Saved data entries:
•••

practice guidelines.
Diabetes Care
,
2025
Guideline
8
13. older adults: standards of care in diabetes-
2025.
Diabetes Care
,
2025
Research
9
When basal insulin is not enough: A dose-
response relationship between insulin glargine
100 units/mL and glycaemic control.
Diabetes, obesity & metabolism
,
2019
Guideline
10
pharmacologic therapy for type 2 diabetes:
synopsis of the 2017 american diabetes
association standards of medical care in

•••

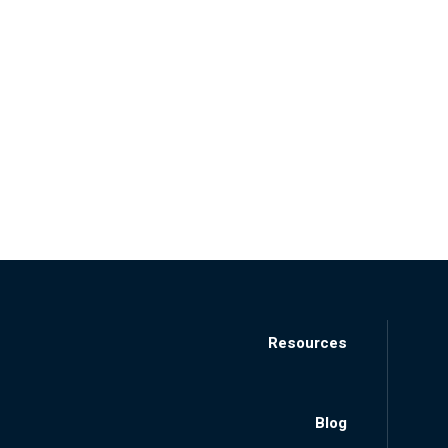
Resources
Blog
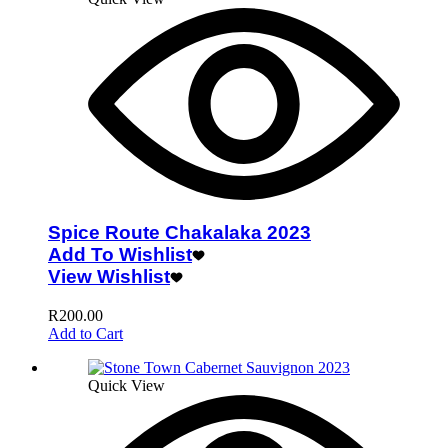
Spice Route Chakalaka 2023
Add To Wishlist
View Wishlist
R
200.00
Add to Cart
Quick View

•••

WHAT TO PRODUCE: Go through the records and copy each line with "standards" in it.

ANSWER BOX:
13. older adults: standards of care in diabetes-
association standards of medical care in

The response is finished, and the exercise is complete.